> **SUPPLIED DATA**:
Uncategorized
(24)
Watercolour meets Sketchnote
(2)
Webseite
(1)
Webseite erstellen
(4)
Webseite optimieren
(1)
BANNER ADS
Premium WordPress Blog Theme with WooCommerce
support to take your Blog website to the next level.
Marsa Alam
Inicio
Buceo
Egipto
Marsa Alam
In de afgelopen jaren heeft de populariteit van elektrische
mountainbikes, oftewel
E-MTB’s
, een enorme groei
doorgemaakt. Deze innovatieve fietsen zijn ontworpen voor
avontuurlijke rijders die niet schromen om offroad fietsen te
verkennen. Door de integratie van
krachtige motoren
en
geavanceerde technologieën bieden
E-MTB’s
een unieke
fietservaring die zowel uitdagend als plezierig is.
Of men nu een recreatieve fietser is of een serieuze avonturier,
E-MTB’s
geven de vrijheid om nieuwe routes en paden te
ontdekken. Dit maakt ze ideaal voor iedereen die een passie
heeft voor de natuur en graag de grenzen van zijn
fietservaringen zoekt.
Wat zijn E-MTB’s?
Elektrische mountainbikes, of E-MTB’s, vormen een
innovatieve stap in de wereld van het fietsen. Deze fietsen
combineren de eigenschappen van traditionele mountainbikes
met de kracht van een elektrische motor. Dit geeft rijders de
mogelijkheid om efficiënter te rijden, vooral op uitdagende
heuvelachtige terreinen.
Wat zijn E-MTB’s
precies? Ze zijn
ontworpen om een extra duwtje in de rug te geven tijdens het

...

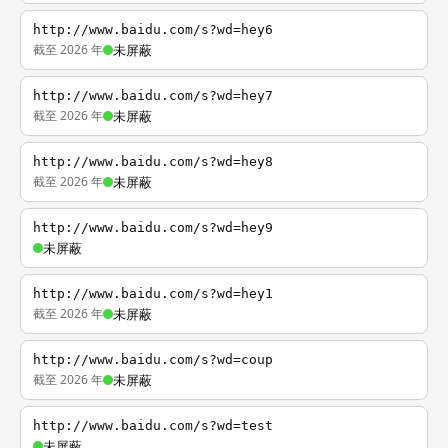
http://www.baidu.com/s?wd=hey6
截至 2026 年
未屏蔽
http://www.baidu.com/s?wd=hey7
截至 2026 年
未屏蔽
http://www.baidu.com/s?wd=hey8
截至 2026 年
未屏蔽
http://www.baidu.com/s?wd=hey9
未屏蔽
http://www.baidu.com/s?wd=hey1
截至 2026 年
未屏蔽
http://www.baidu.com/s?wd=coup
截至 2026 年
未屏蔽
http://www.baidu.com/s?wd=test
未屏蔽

> **WHAT YOU ARE ASKED TO DO**:
From the records above, retype only the lines starting at the line that contains "heuvelachtige terreinen." and ending at the line that contains "ontworpen om een", both included.

> **OUTPUT**:
heuvelachtige terreinen.
Wat zijn E-MTB’s
precies? Ze zijn
ontworpen om een extra duwtje in de rug te geven tijdens het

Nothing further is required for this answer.